Afterlife with Archie blends the best of what Archie has always been and the best of zombie stories. It builds on the characters and their history. Archie still has trouble deciding between Betty and Veronica – something that has been going on for seven decades, seeing as the two perpetual teenagers have been pining after the redheaded titular comic book character. But Archie also has his own survival to worry about. He still spends time with his friends at his favourite places, but now it’s in order to live another day, not to just wake up the next morning in a picture-perfect neighbourhood. His light-heartedness is still there, his recklessness, but it’s gained a kind of gravitas and occasionally that façade cracks. And Archie reveals what a heroic character he actually is.

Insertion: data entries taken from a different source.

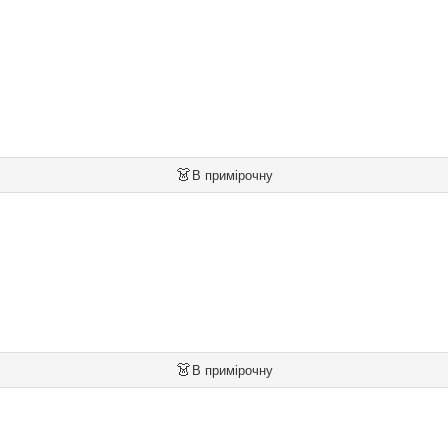
👗
В примірочну
👗
В примірочну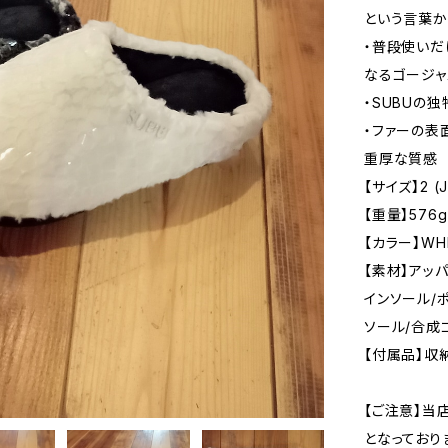
という言葉か
・普段使いだ
なるゴージャ
・SUBUの
・ファーの表
重厚な質感
【サイズ】2 (J
【重量】576g
【カラー】WHI
【素材】アッ
インソール/
ソール/合成
【付属品】収
【ご注意】当
となっており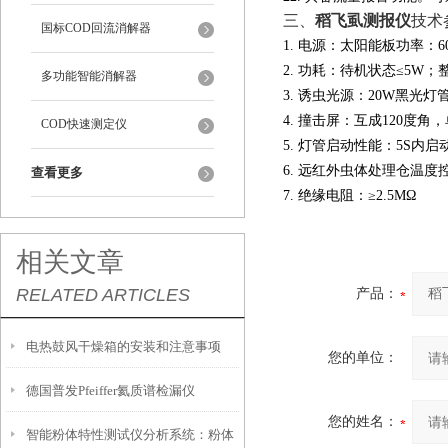
三、
稻飞虱测报仪
技术
国标COD回流消解器
1. 电源：太阳能板功率：60
2. 功耗：待机状态≤5W；整
多功能智能消解器
3. 诱虫光源：20W黑光灯
4. 撞击屏：互成120度角，
COD快速测定仪
5. 灯管启动性能：5S内启
6. 远红外虫体处理仓温度控
查看更多
7. 绝缘电阻：≥2.5MΩ
相关文章
RELATED ARTICLES
产品：
电热鼓风干燥箱的安装和注意事项
您的单位：
德国普发Pfeiffer氦质谱检漏仪
您的姓名：
智能粉体特性测试仪分析系统：粉体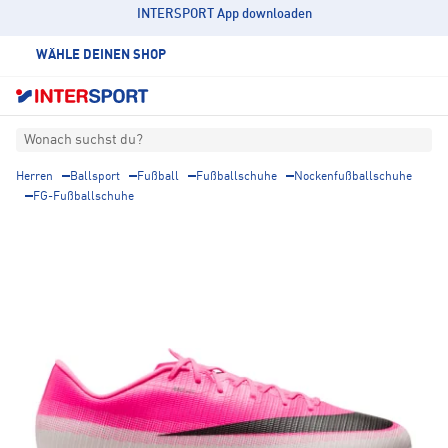
INTERSPORT App downloaden
WÄHLE DEINEN SHOP
Wonach suchst du?
Herren
Ballsport
Fußball
Fußballschuhe
Nockenfußballschuhe
FG-Fußballschuhe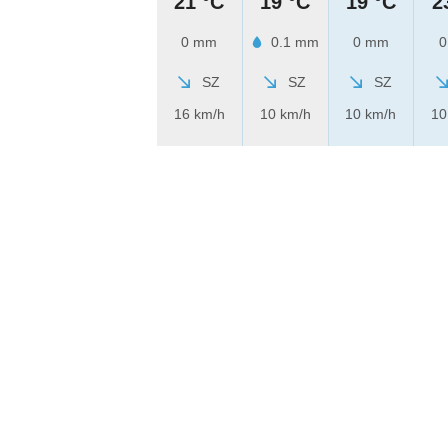
21 °C
19 °C
19 °C
2
0 mm
0.1 mm
0 mm
0
SZ
SZ
SZ
16 km/h
10 km/h
10 km/h
10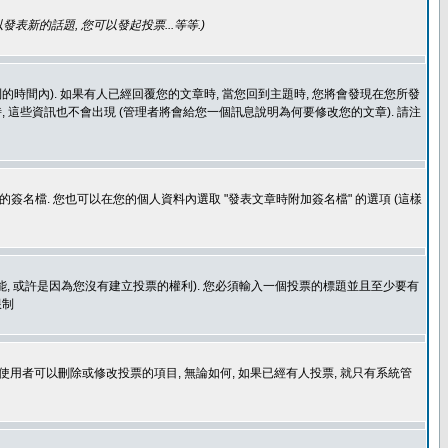
發表新的話題, 您可以發起投票...等等
.)
的時間內). 如果有人已經回覆您的文章時, 當您回到主題時, 您將會發現在您所發
 這些資訊也不會出現 (管理者將會給您一個訊息說明為何要修改您的文章). 請注
簽名檔. 您也可以在您的個人資料內選取 "發表文章時附加簽名檔" 的選項 (這樣
功能, 或許是因為您沒有建立投票的權利). 您必須輸入一個投票的標題並且至少要有
限制
使用者可以刪除或修改投票的項目, 無論如何, 如果已經有人投票, 就只有系統管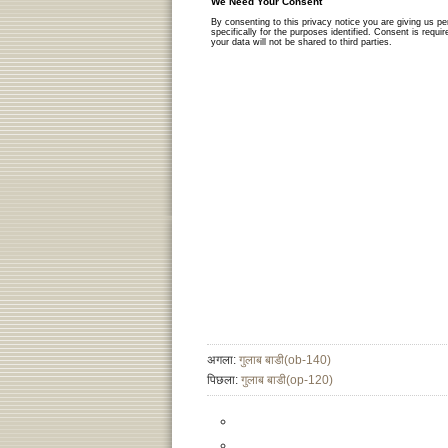
अगला:
गुलाब बाडी(ob-140)
पिछला:
गुलाब बाडी(op-120)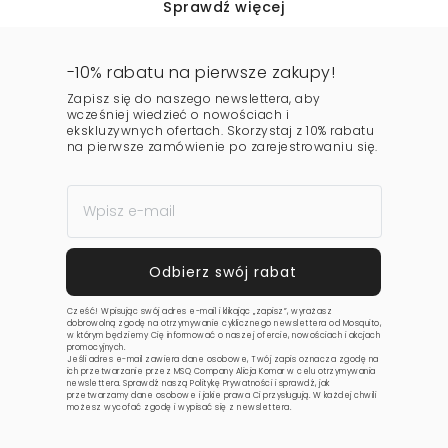
Sprawdź więcej
-10% rabatu na pierwsze zakupy!
Zapisz się do naszego newslettera, aby
wcześniej wiedzieć o nowościach i
ekskluzywnych ofertach. Skorzystaj z 10% rabatu
na pierwsze zamówienie po zarejestrowaniu się.
Cześć! Wpisując swój adres e-mail i klikając „zapisz”, wyrażasz
dobrowolną zgodę na otrzymywanie cyklicznego newslettera od Mosquito,
w którym będziemy Cię informować o naszej ofercie, nowościach i akcjach
promocyjnych.
Jeśli adres e-mail zawiera dane osobowe, Twój zapis oznacza zgodę na
ich przetwarzanie przez MSQ Company Alicja Komar w celu otrzymywania
newslettera. Sprawdź naszą
Politykę Prywatności
i sprawdź, jak
przetwarzamy dane osobowe i jakie prawa Ci przysługują. W każdej chwili
możesz wycofać zgodę i wypisać się z newslettera.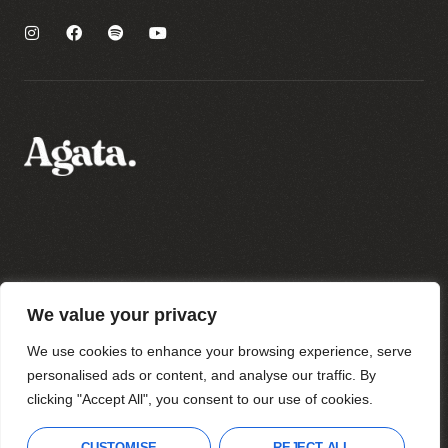
Polityka prywatności
We value your privacy
Regulamin sklepu
Regulamin newslettera
We use cookies to enhance your browsing experience, serve
personalised ads or content, and analyse our traffic. By
clicking "Accept All", you consent to our use of cookies.
Wszystkie prawa zastrzeżone
Agata Strzyżewska 2023
CUSTOMISE
REJECT ALL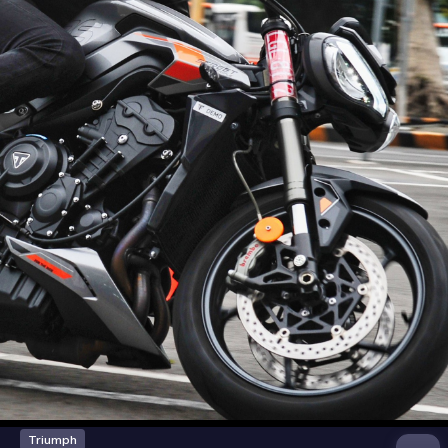
Triumph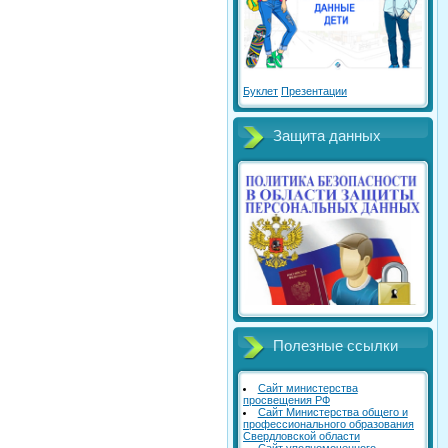
Буклет
Презентации
Защита данных
Полезные ссылки
Сайт министерства
просвещения РФ
Сайт Министерства общего и
профессионального образования
Свердловской области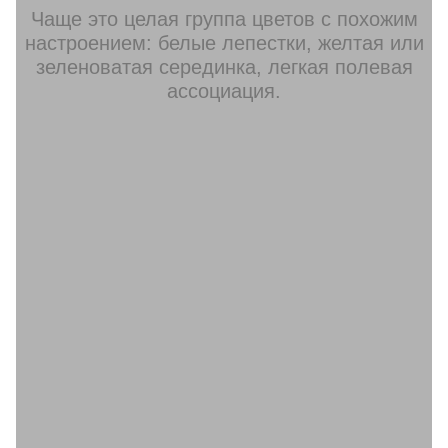
Чаще это целая группа цветов с похожим
настроением: белые лепестки, желтая или
зеленоватая серединка, легкая полевая
ассоциация.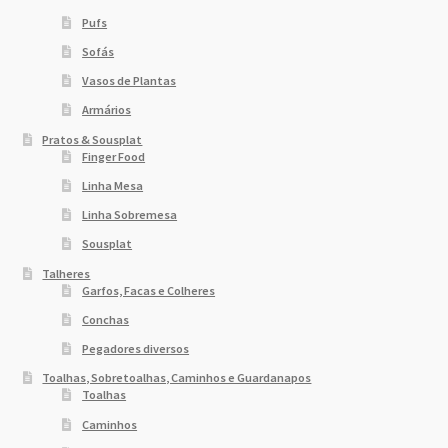
Pufs
Sofás
Vasos de Plantas
Armários
Pratos & Sousplat
Finger Food
Linha Mesa
Linha Sobremesa
Sousplat
Talheres
Garfos, Facas e Colheres
Conchas
Pegadores diversos
Toalhas, Sobretoalhas, Caminhos e Guardanapos
Toalhas
Caminhos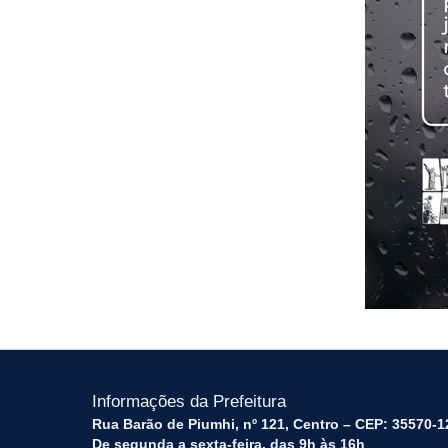
Informações da Prefeitura
Rua Barão de Piumhi, nº 121, Centro – CEP: 35570-1
De segunda a sexta-feira, das 9h às 16h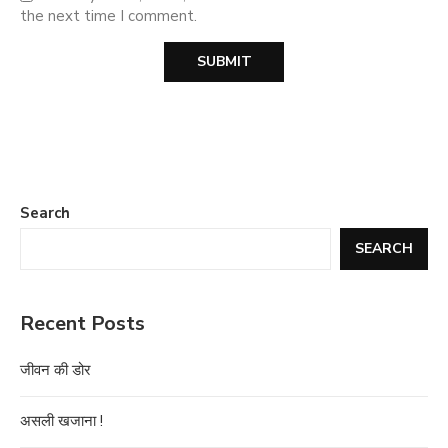
the next time I comment.
Search
SEARCH
Recent Posts
जीवन की डोर
असली खजाना !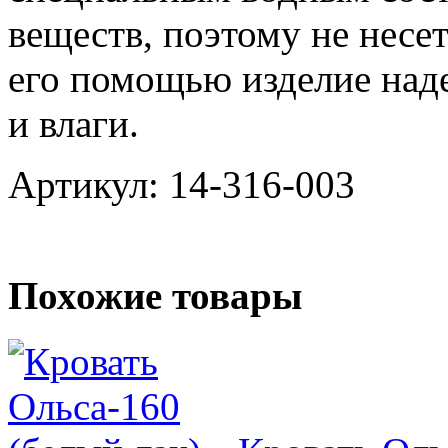
веществ, поэтому не несет
его помощью изделие над
и влаги.
Артикул: 14-316-003
Похожие товары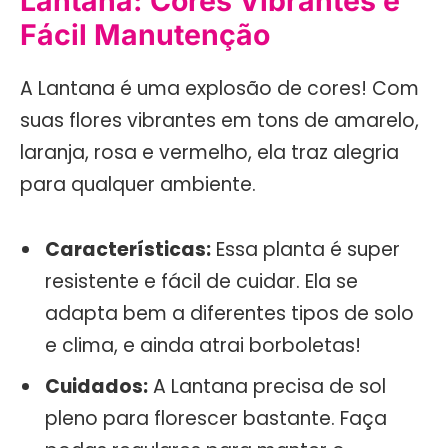
Lantana: Cores Vibrantes e
Fácil Manutenção
A Lantana é uma explosão de cores! Com
suas flores vibrantes em tons de amarelo,
laranja, rosa e vermelho, ela traz alegria
para qualquer ambiente.
Características:
Essa planta é super
resistente e fácil de cuidar. Ela se
adapta bem a diferentes tipos de solo
e clima, e ainda atrai borboletas!
Cuidados:
A Lantana precisa de sol
pleno para florescer bastante. Faça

Like the best horror stories in the history of the genre, Afterlife with Archie doesn’t go for visual shock. There’s blood, yes, because Afterlife with Archie is the first Archie comic ever to not be all-ages. Instead, the book builds on tension. You get this uncanny feeling of dread, of fear and of pressure. It’s the fear of the unknown that drives this book.
Then there’s also the fact that Archie comics can finally be a bit more forthright with their characters. Sure, there’s been a gay character named Kevin Keene and he’s openly gay. But this is Archie. Nothing will ever come of it. No kisses, no big political statement or anything. Because that’s not what Archie is. That doesn’t mean they’re going for sex, blood, gore and whatnot, because that would be the easy way out.
And it’s not just the writing by Roberto Aguirre-Sacasa that conveys genuine character moments with a gravity that is rarely seen in comic books these days. It’s not just his ability to twist the familiar elements of Archie lore into something either completely hideous or something infinitely sad, but also the artist’s great work. You see, Afterlife with Archie is drawn by none other than Francesco Francavilla, who’s done stellar work on Batman and a number of other titles. It’s not cute, it’s not overly gory, and it’s not going for shock either. It’s rather out there, rather artsy, with stark contrasts and a lot of colour. With this blending of horror and family friendliness, terror and happiness, character moments and sheer terror, Archie just might be on to something that could make the characters relevant for today’s audiences and tastes again.
So you have extraordinary characters, extraordinary writing and extraordinary art. So I guess what I’m trying to say is this: Go buy this book. You don’t have to be a horror fan or a comic book fan to enjoy it. It’s a good story with interesting visual and the occasional zombie.